Como algunos de ustedes quizás sepan, estuve en Roma a principios de este mes, ofreciendo comentarios para diversas cadenas de noticias que cubrían el cónclave papal. ¡Fueron siete días fascinantes, agotadores y emocionantes! Y culminaron, para asombro de todos, con la elección de un papa procedente de Norteamérica, concretamente de mi propia ciudad natal, Chicago.
Como me desplazaba de una cadena a otra, pasé mucho tiempo recorriendo Roma, yendo de un lugar a otro. En ese ir y venir, pasé junto a muchos de los monumentos del antiguo imperio. Pasé por el Largo Argentina, donde asesinaron a Julio César en el año 44 a.C. Divisé el Circo Máximo, donde se celebraban regularmente juegos y carreras de cuadrigas cuando Roma estaba en la cúspide de su poder. Justo encima del Circo Máximo, encaramado en la colina Palatina, vi los restos del palacio del emperador. Y justo al este de la colina Palatina vi, extendido ante mí, el Foro Romano, desde donde se gobernaba el vasto imperio de los Césares. A menudo, durante mis desplazamientos por la ciudad, observé, al fondo del foro, el gran Coliseo, donde tenían lugar los juegos de gladiadores, y que sirvió de modelo para prácticamente todos los estadios del mundo occidental. Es sencillamente imposible contemplar todo esto y no maravillarse ante la grandeza que tuvo el Imperio Romano.
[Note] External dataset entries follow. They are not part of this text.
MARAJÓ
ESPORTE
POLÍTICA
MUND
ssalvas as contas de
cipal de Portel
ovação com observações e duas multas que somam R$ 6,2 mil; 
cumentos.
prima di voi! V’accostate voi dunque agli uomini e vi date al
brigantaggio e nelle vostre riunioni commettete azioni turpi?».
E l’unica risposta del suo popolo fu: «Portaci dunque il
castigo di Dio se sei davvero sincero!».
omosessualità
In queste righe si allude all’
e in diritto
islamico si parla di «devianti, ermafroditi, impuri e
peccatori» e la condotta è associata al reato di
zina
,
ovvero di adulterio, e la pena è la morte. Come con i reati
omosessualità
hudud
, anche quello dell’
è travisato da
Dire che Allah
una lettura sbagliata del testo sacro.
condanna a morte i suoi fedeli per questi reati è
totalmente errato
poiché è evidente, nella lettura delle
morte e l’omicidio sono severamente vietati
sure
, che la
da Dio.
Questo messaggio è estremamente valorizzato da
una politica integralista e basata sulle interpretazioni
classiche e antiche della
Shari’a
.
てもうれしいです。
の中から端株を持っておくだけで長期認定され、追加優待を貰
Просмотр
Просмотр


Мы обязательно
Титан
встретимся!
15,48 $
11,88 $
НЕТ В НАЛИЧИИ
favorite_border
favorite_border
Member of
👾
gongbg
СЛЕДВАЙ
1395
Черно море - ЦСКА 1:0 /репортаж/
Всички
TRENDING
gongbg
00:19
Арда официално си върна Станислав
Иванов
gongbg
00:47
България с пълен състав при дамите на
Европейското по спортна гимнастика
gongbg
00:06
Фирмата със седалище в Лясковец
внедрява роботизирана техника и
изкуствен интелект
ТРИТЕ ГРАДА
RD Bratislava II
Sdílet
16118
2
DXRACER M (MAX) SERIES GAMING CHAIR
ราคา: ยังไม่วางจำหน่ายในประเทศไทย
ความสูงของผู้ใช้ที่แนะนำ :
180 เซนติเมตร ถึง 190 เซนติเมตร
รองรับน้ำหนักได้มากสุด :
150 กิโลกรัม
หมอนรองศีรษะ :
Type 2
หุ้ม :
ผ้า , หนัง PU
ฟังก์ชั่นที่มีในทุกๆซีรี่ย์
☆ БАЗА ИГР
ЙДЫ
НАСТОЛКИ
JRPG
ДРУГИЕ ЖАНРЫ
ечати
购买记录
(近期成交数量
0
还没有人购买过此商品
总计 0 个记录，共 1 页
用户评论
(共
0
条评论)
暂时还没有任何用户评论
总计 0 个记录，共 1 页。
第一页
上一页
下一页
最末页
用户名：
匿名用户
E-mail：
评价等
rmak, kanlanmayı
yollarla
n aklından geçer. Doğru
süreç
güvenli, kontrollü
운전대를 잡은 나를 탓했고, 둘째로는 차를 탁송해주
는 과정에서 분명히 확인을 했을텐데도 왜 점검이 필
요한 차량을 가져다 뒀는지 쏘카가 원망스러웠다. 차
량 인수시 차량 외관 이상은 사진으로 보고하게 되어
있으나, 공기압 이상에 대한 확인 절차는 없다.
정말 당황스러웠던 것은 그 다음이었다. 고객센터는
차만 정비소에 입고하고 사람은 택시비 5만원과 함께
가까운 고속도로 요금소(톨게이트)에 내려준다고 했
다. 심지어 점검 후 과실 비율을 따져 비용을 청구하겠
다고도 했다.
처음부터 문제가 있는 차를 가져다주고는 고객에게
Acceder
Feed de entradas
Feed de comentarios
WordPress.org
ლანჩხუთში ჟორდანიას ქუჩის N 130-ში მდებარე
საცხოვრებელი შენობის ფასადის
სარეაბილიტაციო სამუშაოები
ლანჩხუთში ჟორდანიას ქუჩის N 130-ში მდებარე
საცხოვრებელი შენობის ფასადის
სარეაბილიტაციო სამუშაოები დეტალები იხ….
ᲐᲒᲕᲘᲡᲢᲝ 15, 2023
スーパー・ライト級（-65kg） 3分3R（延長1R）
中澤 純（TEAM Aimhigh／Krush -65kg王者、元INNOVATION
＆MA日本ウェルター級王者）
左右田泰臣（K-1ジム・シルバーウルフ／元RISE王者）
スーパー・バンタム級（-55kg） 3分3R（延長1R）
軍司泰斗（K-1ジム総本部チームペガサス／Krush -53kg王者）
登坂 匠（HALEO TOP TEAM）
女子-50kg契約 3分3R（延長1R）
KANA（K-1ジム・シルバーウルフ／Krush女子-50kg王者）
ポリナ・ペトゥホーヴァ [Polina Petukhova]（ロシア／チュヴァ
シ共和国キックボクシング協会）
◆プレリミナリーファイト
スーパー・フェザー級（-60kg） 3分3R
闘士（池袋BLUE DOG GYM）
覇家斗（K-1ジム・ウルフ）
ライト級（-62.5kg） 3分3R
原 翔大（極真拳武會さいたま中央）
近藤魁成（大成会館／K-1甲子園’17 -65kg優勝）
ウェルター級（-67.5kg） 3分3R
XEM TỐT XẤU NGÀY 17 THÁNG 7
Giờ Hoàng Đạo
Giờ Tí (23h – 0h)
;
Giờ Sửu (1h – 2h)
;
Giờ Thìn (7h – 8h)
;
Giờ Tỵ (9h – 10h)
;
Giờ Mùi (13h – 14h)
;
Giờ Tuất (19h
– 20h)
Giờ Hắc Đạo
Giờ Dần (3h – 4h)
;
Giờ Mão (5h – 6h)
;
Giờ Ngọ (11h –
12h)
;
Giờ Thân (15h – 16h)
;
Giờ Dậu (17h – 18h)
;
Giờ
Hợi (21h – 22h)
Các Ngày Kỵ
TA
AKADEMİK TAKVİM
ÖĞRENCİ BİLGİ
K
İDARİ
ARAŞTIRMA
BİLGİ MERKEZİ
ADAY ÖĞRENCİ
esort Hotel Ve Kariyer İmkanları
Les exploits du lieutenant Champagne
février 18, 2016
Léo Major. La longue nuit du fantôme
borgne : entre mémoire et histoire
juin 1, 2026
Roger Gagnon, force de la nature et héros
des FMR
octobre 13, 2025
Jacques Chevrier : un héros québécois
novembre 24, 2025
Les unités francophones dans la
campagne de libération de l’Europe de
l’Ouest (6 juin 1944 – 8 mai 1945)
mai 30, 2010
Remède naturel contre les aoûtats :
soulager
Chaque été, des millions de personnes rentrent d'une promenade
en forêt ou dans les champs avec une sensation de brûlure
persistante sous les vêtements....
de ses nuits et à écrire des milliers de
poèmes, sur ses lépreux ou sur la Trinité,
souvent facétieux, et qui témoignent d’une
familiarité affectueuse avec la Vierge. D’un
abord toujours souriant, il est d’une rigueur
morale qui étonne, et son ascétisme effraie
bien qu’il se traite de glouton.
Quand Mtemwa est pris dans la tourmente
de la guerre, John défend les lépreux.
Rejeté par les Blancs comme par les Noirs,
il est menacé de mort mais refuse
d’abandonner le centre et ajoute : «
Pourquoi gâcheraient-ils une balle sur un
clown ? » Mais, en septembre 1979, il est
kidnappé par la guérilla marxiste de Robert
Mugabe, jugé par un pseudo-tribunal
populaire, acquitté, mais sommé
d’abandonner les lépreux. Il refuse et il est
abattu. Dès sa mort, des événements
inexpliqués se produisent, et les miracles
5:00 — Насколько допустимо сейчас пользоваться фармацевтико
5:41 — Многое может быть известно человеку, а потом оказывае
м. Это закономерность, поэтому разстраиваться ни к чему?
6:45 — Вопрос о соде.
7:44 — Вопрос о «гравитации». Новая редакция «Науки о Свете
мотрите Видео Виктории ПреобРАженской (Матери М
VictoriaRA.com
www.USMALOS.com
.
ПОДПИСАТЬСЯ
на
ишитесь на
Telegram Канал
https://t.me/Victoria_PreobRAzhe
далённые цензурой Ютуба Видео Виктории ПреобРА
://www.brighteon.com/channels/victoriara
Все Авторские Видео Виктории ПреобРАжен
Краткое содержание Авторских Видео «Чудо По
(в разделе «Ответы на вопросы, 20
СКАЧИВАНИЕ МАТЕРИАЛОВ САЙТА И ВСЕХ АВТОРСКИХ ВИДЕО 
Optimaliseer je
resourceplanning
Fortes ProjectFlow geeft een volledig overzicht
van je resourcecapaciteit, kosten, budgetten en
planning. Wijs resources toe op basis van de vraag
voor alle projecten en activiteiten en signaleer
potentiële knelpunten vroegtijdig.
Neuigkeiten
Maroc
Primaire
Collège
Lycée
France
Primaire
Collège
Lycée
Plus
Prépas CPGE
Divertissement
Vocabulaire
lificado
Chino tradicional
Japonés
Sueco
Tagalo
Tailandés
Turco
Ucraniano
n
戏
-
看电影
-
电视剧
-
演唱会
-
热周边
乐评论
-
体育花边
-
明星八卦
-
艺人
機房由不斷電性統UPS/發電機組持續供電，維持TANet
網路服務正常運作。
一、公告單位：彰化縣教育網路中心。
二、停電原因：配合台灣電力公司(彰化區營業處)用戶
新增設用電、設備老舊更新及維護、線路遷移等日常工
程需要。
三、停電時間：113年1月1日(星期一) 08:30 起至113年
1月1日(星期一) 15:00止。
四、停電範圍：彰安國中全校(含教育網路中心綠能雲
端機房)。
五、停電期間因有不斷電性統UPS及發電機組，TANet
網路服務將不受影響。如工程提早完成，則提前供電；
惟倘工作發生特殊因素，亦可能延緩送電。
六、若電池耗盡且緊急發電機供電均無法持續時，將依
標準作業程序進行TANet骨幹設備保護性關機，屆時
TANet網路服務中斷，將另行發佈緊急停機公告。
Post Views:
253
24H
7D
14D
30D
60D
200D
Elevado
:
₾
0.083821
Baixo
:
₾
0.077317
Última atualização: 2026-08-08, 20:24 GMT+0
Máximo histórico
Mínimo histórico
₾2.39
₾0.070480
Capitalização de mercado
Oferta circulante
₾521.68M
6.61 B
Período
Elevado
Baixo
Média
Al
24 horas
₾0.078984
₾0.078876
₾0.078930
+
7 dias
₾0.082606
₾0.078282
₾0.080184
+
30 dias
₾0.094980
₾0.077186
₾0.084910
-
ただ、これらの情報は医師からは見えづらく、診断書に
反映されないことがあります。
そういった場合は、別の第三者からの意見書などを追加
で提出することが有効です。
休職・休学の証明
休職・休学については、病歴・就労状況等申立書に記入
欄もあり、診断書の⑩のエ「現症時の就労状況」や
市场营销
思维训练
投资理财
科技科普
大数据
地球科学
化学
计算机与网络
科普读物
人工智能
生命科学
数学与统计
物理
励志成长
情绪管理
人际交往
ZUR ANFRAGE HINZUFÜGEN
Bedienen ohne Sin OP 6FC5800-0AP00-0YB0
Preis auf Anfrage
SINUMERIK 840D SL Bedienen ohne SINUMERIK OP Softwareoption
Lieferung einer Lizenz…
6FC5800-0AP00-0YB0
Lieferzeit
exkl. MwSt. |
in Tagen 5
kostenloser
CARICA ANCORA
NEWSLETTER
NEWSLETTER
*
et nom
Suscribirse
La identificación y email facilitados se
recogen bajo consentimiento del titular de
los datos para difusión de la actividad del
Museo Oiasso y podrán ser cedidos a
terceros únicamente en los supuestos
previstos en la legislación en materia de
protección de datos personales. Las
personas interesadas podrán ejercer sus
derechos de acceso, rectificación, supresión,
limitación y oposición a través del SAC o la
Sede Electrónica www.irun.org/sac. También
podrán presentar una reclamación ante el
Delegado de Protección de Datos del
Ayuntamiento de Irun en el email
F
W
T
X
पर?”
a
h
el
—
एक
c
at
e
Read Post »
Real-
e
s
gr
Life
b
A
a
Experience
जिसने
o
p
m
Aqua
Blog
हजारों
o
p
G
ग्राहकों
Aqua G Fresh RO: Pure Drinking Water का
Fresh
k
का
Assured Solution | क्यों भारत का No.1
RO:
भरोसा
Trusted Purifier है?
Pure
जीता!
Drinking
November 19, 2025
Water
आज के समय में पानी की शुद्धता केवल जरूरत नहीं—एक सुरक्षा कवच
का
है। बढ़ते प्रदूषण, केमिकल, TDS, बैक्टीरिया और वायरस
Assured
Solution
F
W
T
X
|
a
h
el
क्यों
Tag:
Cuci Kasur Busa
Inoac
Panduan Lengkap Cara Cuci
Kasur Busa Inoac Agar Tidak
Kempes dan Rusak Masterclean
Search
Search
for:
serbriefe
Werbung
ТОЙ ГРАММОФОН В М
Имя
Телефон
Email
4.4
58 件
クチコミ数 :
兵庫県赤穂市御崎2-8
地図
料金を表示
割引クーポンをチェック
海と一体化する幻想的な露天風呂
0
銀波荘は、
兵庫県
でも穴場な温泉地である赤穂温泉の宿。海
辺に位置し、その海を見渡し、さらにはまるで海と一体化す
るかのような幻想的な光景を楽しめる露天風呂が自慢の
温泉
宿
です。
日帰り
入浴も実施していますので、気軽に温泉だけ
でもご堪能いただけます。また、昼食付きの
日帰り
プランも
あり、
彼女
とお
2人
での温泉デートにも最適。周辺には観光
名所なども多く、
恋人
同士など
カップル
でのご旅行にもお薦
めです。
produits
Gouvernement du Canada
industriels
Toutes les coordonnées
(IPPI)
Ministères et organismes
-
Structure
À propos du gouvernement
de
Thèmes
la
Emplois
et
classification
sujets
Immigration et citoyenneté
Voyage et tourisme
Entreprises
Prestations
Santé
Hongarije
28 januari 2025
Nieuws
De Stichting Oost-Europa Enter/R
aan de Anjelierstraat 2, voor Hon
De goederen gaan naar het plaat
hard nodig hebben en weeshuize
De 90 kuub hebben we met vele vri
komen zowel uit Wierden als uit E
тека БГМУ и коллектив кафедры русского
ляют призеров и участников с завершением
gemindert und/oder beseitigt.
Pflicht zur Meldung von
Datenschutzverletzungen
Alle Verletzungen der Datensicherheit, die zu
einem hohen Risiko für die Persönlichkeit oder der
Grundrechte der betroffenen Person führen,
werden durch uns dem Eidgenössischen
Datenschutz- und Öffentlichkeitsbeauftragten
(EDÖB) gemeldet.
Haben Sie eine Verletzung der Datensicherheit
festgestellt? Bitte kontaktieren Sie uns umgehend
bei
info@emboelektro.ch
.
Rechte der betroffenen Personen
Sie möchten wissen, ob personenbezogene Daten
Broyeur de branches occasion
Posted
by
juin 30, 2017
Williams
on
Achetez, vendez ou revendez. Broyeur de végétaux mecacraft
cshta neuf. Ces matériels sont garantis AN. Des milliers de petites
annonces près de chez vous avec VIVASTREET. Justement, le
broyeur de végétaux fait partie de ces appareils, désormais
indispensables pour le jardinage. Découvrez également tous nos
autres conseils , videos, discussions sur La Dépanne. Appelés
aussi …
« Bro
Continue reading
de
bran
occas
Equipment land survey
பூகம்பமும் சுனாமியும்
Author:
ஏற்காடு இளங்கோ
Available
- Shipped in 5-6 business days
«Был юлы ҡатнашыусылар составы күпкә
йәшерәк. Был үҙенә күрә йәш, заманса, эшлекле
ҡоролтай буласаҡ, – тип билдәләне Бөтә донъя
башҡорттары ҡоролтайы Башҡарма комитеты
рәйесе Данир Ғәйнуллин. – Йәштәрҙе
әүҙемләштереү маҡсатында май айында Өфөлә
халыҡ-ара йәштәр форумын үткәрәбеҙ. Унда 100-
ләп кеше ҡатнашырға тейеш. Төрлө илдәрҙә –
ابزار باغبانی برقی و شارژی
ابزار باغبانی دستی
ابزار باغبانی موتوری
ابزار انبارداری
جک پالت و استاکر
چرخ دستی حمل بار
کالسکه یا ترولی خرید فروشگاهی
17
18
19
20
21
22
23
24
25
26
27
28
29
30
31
Hacia el año 60, cuando Roma dominaba todo el Mediterráneo y sus ejércitos sembraban el terror en millones de corazones, un pescador de mediana edad de Cafarnaúm, en Galilea, llamado Simón Bar-Jonás, emprendió su camino hacia la gran ciudad. Este hombre había conocido a Jesús de Nazaret, quien le dio el apodo de “Pedro” o “Roca”. Y vino a Roma para anunciar al mundo que su amigo, a quien el gobernador romano había crucificado brutalmente, había resucitado de entre los muertos. Este mensaje resultó tan molesto para las autoridades que, hacia el año 64, arrestaron a Pedro y lo llevaron al Circo de Nerón, situado fuera de la ciudad, al oeste del río Tíber. Allí lo crucificaron cabeza abajo, y cuando terminaron su cruel labor, lo descolgaron y arrastraron su cuerpo hasta un cementerio contiguo, en la colina Vaticana, donde lo enterraron. Cualquiera que hubiese presenciado aquella escena habría predicho con seguridad que aquel pobre hombre sería olvidado para siempre y que el movimiento que defendía sería eliminado pronto por la implacable maquinaria romana.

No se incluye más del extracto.